Imran Khalid Mahmood has been Nokia Pakistan and Afghanistan Country General Manager for almost three and a half years now, and although he says that Android and other competitors have not been able to make a dent on Nokia Pakistan’s sales, he admits that the Android operating system has become a global leader.
“The smartphone market is evolving really fast and our strategy is to go behind Microsoft’s Windows Phone 7,” he said in an interview while talking about Nokia’s deal with the software giant to use its mobile phone operating system on its hardware – shifting from the old smartphone platform, Symbian. These Nokia Windows Phone 7s, he said, would start entering the market near the first quarter of 2012.
When asked how Nokia smartphones had been faring against new competitors, Mahmood said, “In the last two years, the growth in the value business has come in predominantly from the smartphone segment and we are today, in a challenging space.”
Mahmood, however, explained that Symbian was successful as it still had a 34 per cent global market share in the smartphone arena.

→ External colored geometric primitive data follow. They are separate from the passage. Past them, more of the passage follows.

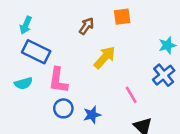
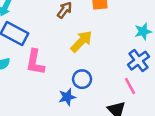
pink line: (131, 95) -> (130, 86), moved
blue circle: (63, 108) -> (82, 79), moved

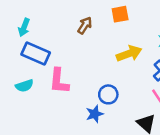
yellow arrow: (81, 41) -> (129, 54), moved, turned 30

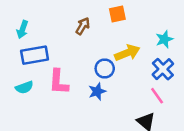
blue rectangle: (36, 53) -> (35, 55), turned -32
blue circle: (108, 94) -> (105, 69), moved
blue star: (95, 114) -> (97, 91), moved

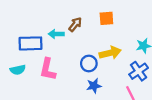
cyan arrow: (22, 30) -> (56, 34), moved, turned 64
blue star: (97, 91) -> (94, 86), moved

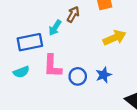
cyan arrow: (56, 34) -> (55, 28), turned -48
blue circle: (89, 63) -> (78, 76), moved

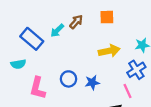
blue rectangle: (30, 42) -> (32, 39), turned 40
pink L-shape: (52, 66) -> (38, 88), moved

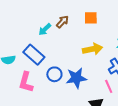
blue rectangle: (32, 39) -> (34, 55), moved
blue star: (92, 82) -> (76, 78), size x1.5

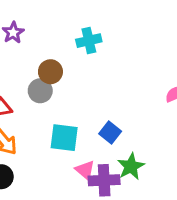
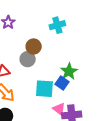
blue square: (110, 133) -> (62, 83), moved
green star: (131, 166) -> (69, 71), moved

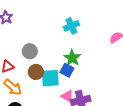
cyan cross: (57, 25) -> (71, 26), moved
brown circle: (34, 47) -> (36, 72), moved

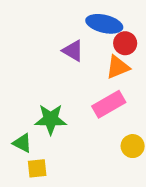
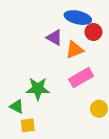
orange triangle: (118, 67) -> (75, 50), moved

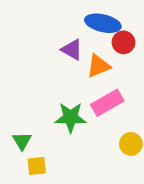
green star: (38, 89) -> (71, 117), moved
green triangle: (17, 106) -> (22, 141), turned 32

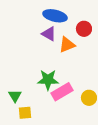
blue ellipse: (103, 23) -> (55, 16), moved
pink rectangle: (107, 103) -> (62, 92), moved

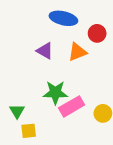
purple triangle: (49, 34) -> (45, 51), moved

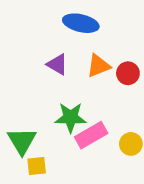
red circle: (97, 33) -> (128, 73), moved
green triangle: (17, 111) -> (22, 141), size x1.5

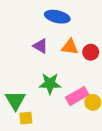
orange triangle: (98, 66) -> (70, 47), turned 30
pink rectangle: (91, 135) -> (77, 96), moved

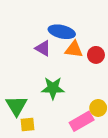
blue ellipse: (57, 17) -> (62, 32), moved
pink rectangle: (77, 96) -> (82, 121), moved

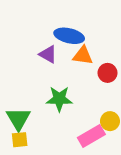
red circle: (96, 55) -> (108, 73), moved
yellow square: (27, 125) -> (20, 140), moved

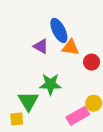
blue ellipse: (69, 36) -> (59, 30), turned 50
green triangle: (18, 119) -> (28, 101), moved

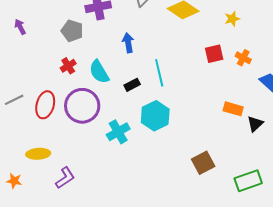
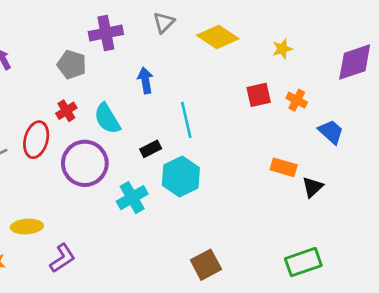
black rectangle: (132, 85) -> (151, 149), moved
red ellipse: (45, 105) -> (36, 140), moved
brown square: (203, 163) -> (206, 265), moved

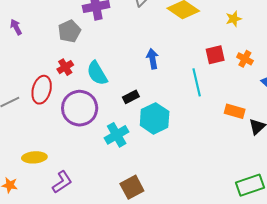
gray pentagon: (72, 65) -> (69, 31), turned 30
blue arrow: (145, 80) -> (152, 59), moved
cyan line: (186, 120) -> (197, 82), moved
brown square: (206, 265) -> (132, 187), moved

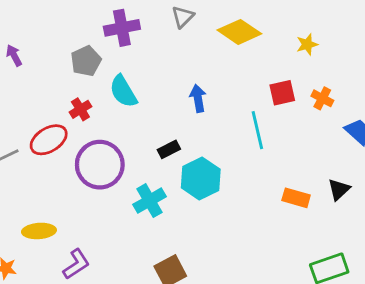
cyan semicircle: (97, 73) -> (123, 91), moved
red ellipse: (42, 90) -> (49, 140), turned 44
orange rectangle: (235, 111) -> (296, 198), moved

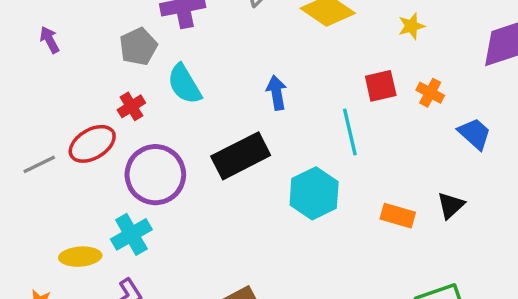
black rectangle: (169, 149) -> (241, 156), size x2.0
cyan hexagon: (201, 178) -> (314, 193), moved
cyan cross: (150, 201) -> (131, 234), moved

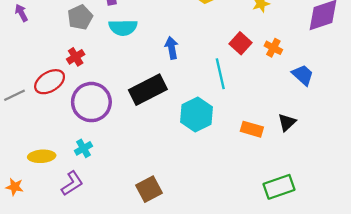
cyan semicircle: (184, 84) -> (123, 27), moved, turned -60
red square: (381, 86) -> (241, 43), turned -35
cyan cross: (131, 234) -> (83, 148), moved, size x0.7

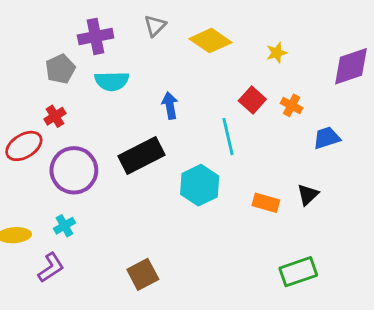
blue trapezoid: (303, 75) -> (327, 138), turned -60

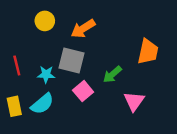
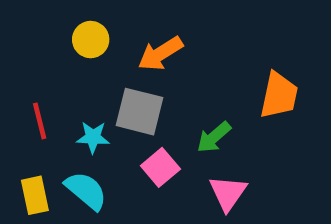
pink triangle: (134, 101) -> (228, 193), moved
cyan semicircle: (42, 104) -> (86, 191), turned -100

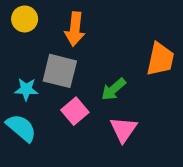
orange arrow: (160, 53) -> (75, 29), turned -52

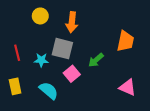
cyan semicircle: (21, 128) -> (49, 91), moved
pink triangle: (123, 130) -> (127, 87), moved, turned -42

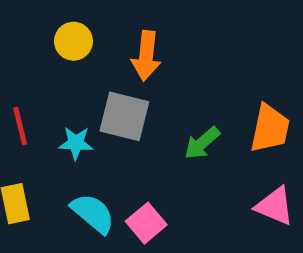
orange trapezoid: (125, 41) -> (270, 128), moved
pink square: (72, 74) -> (146, 223), moved

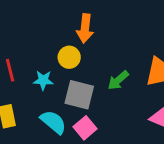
yellow circle: (73, 41) -> (69, 57), moved
gray square: (124, 116) -> (79, 95), moved

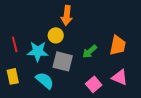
cyan star: (43, 80) -> (38, 51), size x1.5
pink square: (85, 128) -> (94, 84), moved

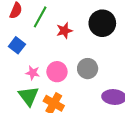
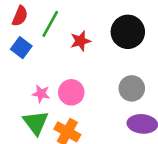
blue square: (17, 45) -> (21, 48), moved
gray circle: (88, 69) -> (132, 88), moved

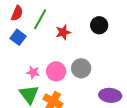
black circle: (128, 32) -> (99, 25), size x0.7
gray circle: (132, 88) -> (81, 68), moved

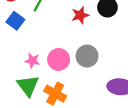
red star: (63, 32) -> (80, 15), moved

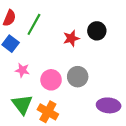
pink star: (32, 61) -> (22, 70), moved

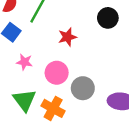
red star: (71, 38) -> (67, 37), moved
gray circle: (78, 77) -> (83, 88), moved

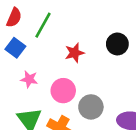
black circle: (108, 18) -> (117, 44), moved

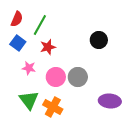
red star: (75, 53) -> (48, 47), moved
gray circle: (91, 107) -> (78, 77), moved

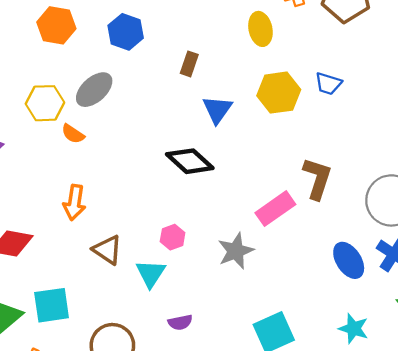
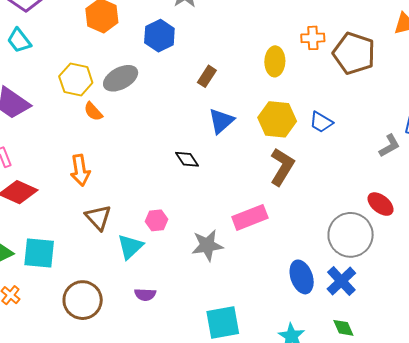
black diamond: (190, 161) -> (187, 159), size x0.6
brown L-shape: (317, 178) -> (282, 167), moved
orange arrow: (74, 202) -> (80, 170), turned -32

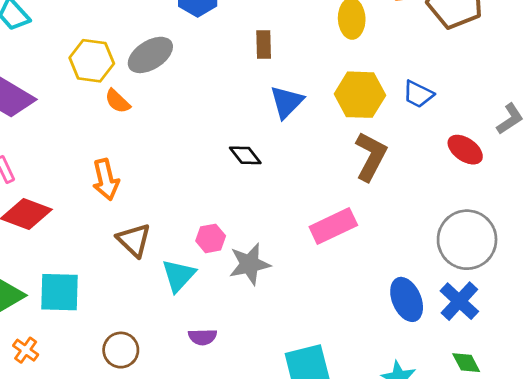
brown rectangle: (207, 76) -> (264, 44), turned -30
red ellipse: (381, 204) -> (465, 150), moved
gray star: (207, 245) -> (250, 264), moved
brown circle: (83, 300) -> (121, 350), size x0.7

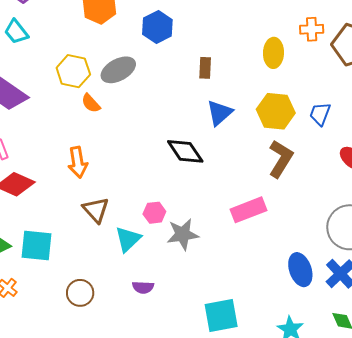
blue trapezoid: (418, 94) -> (320, 114), turned 80
black diamond: (245, 155) -> (185, 151), size x1.5

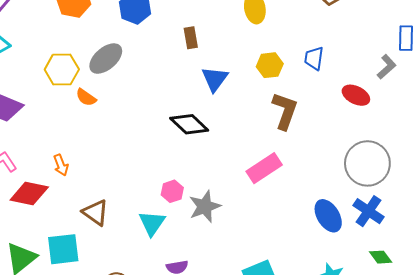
yellow hexagon: (276, 111) -> (270, 65), size x0.7
orange arrow: (78, 162) -> (61, 165), moved, size x0.7
brown triangle: (96, 210) -> (95, 213), moved

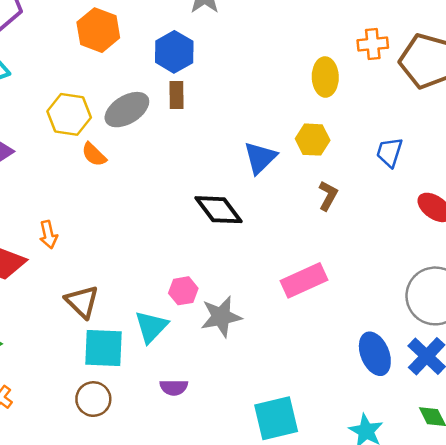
brown rectangle: (191, 38) -> (176, 95), moved
yellow hexagon: (270, 65) -> (313, 140), moved
brown L-shape: (285, 111) -> (328, 196), moved, size x0.6
cyan square: (63, 249) -> (104, 348), moved

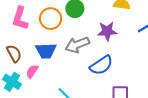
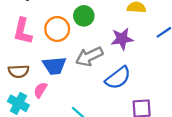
brown semicircle: (14, 54) -> (19, 71), turned 120

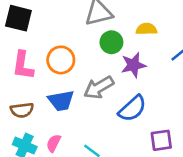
green circle: (84, 16) -> (111, 42), moved
pink semicircle: (40, 90) -> (53, 143), moved

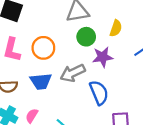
yellow semicircle: (146, 29) -> (116, 28), turned 105
blue semicircle: (132, 109) -> (99, 93), turned -75

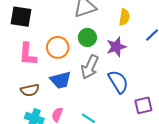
green circle: (86, 37) -> (87, 37), moved
gray arrow: (73, 73) -> (90, 67), turned -30

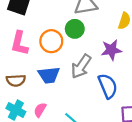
green circle: (87, 37) -> (75, 29), moved

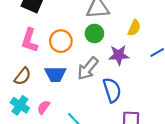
green circle: (75, 29) -> (94, 33), moved
brown semicircle: (16, 80) -> (23, 76), turned -54

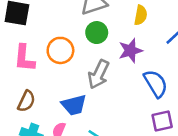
blue trapezoid: (55, 74) -> (74, 105), moved
blue semicircle: (112, 90) -> (156, 84), moved

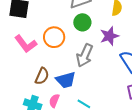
pink L-shape: (24, 58) -> (26, 44), turned -40
brown semicircle: (26, 101) -> (42, 76), moved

He explained that to keep pace with market growth, Nokia needed an ecosystem, which comprised available applications and developers actively developing them. “…we have gone out and acquired an ecosystem which is already very strong and we felt we were not going to keep pace with,” he said. “On the other hand, we are a challenger brand…Android has become the key and leading platform and ecosystem.”
The business of selling mobile phones
Mahmood explained that two major scenarios had developed in the industry over the last few years – one was that the market size had increased by a significant amount and the second was that the average selling price (ASP) had declined.
Talking about how the economy had affected the mobile phone business, he said, “I think what has happened to the industry is that overall the market size has increased tremendously, so any downturn in the economy has been offset by the numbers that have been added to the subscriptions.”
He added that three years was the longest time, anybody was willing to keep a mobile phone, and that customers who bought a phone in 2005, had returned to the industry to purchase a new handset.
According to Mahmood, during the post-flood period, the economy had grown, and as a result there had been a rapid growth and Nokia’s telecom partners were increasing their coverage. The industry had risen by 13 per cent and Nokia had kept pace with the industry, he said.
Talking about decreasing prices of mobile devices, Mahmood said, “Volumes have increased but the average selling price has declined,” adding 80 per cent of consumers buy handsets worth not more than Rs8,000.
Published in The Express Tribune, May 13th, 2011.